If you’ve followed Broun’s political career, there’s a decent chance that you’re not surprised. Not only has Broun run for office more than a dozen times in the past 25 years, but he’s also winked at running for a new political office again ever since his failed bid for U.S. Senate ended in 2014. Since then, he’s made conspicuous efforts to stay in the political spotlight.”
They said the information published could create an advantage for Collins over Broun, Scupin and Fontaine. The pair called for the FEC to investigate and also raised the possibility that the situation is in violation of House ethics rules.
“Because the Collins campaign makes payments to Jason Williams through a media entity Williams owns, and because in-turn Williams posts news and commentary accruing to the favor of Collins Campaign, while disparaging Collins’ opponent on another media entity he owns, but without campaign disclaimers, we view this ongoing, purposeful process as nothing less than information laundering, an attempt to deceive the public, posturing partisan campaign materials as independent news and commentary,” Scupin and Fontaine’s letter states.
Chip Lake, a consultant working with the Collins campaign, said the complaint “is baseless and has no merit in fact.”
“This is nothing more than two of our opponents trying to generate much needed coverage for their struggling campaigns six weeks out from an election,” Lake said.
A January filing with the office of Georgia’s Secretary of State indicates management of the company was transferred from Stoneridge’s Janie Star to zpolitics’ Editor-in-Chief Christy Riggins.
Riggins said in an interview that she owns zpolitics LLC and all of the assets under its umbrella, including zpolitics.com.
Riggins, who said she has been operating the site since last year, said Stoneridge provides graphic design and technical support for the website but that it has no editorial control over what is published.
“I have full editorial control. No one instructs or directs me, just like any other news site,” said Riggins, who previously did communications work for the Georgia House Republican Caucus. She said she has never met or worked with Collins or his campaign in any capacity.

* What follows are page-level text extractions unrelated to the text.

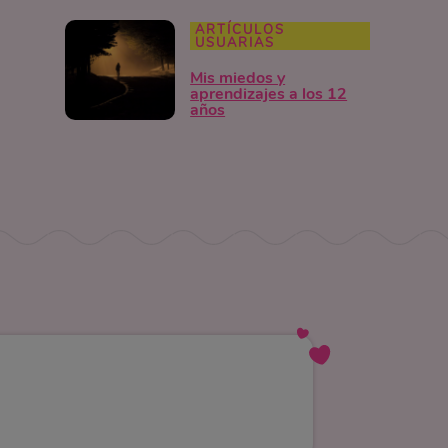
ARTÍCULOS
USUARIAS
Mis miedos y
aprendizajes a los 12
años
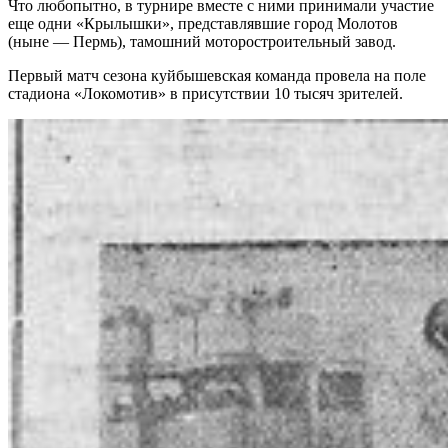
Что любопытно, в турнире вместе с ними принимали участие
еще одни «Крылышки», представлявшие город Молотов
(ныне — Пермь), тамошний моторостроительный завод.
Первый матч сезона куйбышевская команда провела на поле
стадиона «Локомотив» в присутствии 10 тысяч зрителей.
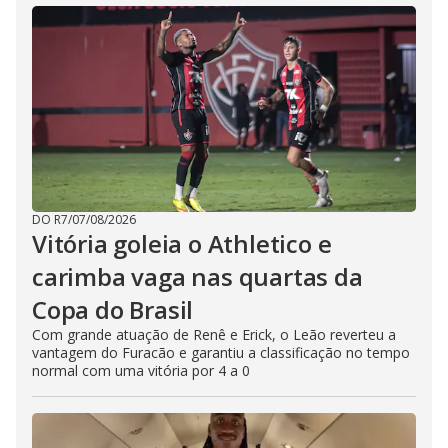
DO R7
/
07/08/2026
Vitória goleia o Athletico e
carimba vaga nas quartas da
Copa do Brasil
Com grande atuação de Renê e Erick, o Leão reverteu a
vantagem do Furacão e garantiu a classificação no tempo
normal com uma vitória por 4 a 0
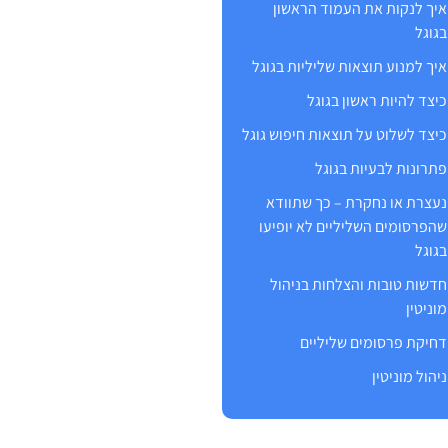
איך לנקות את העמוד הראשון
בגוגל
איך למנוע תוצאות שליליות בגוגל
כיצד להיות ראשון בגוגל
כיצד לשלוט על תוצאות חיפוש גוגל
פתרונות לבעיות בגוגל
נעצרת או נחקרת – כך שתוודא
שהפרסומים השליליים לא יופיעו
בגוגל
חדשות טובות והצלחות בניהול
מוניטין
דחיקת פרסומים שליליים
ניהול מוניטין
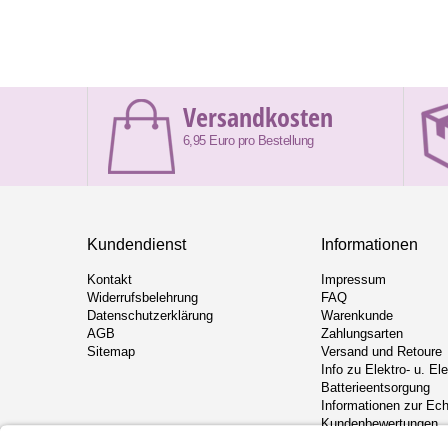
Versandkosten
6,95 Euro pro Bestellung
Kundendienst
Informationen
Kontakt
Impressum
Widerrufsbelehrung
FAQ
Datenschutzerklärung
Warenkunde
AGB
Zahlungsarten
Sitemap
Versand und Retoure
Info zu Elektro- u. El
Batterieentsorgung
Informationen zur Ech
Kundenbewertungen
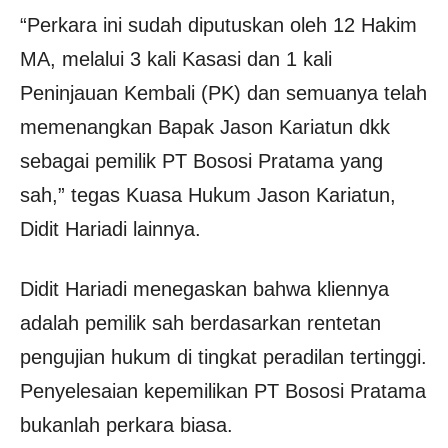
“Perkara ini sudah diputuskan oleh 12 Hakim
MA, melalui 3 kali Kasasi dan 1 kali
Peninjauan Kembali (PK) dan semuanya telah
memenangkan Bapak Jason Kariatun dkk
sebagai pemilik PT Bososi Pratama yang
sah,” tegas Kuasa Hukum Jason Kariatun,
Didit Hariadi lainnya.
Didit Hariadi menegaskan bahwa kliennya
adalah pemilik sah berdasarkan rentetan
pengujian hukum di tingkat peradilan tertinggi.
Penyelesaian kepemilikan PT Bososi Pratama
bukanlah perkara biasa.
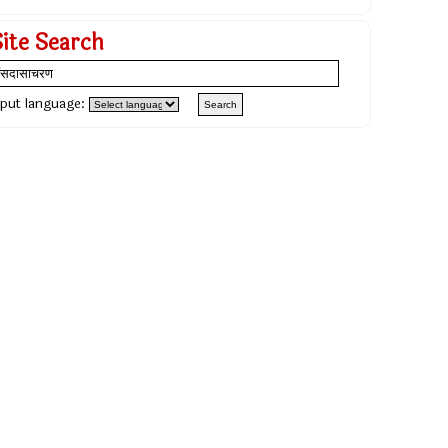
Site Search
nput language:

“Regarding the silly allegations, I would encourage Mr. Scupin or anyone else interested in the stories I’ve written about Paul Broun to weigh them against the facts that have been reported in virtually every other news source that has covered the race for the Ninth Congressional District,” Riggins said.
Williams said Stoneridge hosts the zpolitics site “like we do hundreds of other websites” and underscored it does not authorize any content or posts on the site.
“Accordingly, I think Christy Riggins has worked really hard to create a good product for her readers. Her work speaks for itself,” he said in an email. “If Paul Broun is upset with stories about a grand jury investigation, maybe he shouldn’t have used taxpayer money for his campaign.”
Scupin Campaign Manager Hank Sullivan said the letter is “not about defending Paul Broun” and is instead “defending truth and justice and preserving our country.”
“We’re not defending anyone, just reporting. Paul Broun just happened to be the subject of Rep. Collins fake news articles. We would turn the culprits in regardless who the subject might be. The truth needs to be known regardless who benefits,” Sullivan said in an email.
The Broun campaign had no comment on the letter.
Zpolitics was started by former WSB host Martha Zoller after her unsuccessful 2012 Republican congressional campaign against Collins, but she handed editorial responsibilities to Riggins last year as she moved to work for U.S. Sen. David Perdue. (WSB and the AJC share the same parent company.)
Correction: An earlier version of this story mischaracterized a document posted on the Georgia Secretary of State’s website. The article has updated to reflect that change and provide clarifying information on ownership of zpolitics.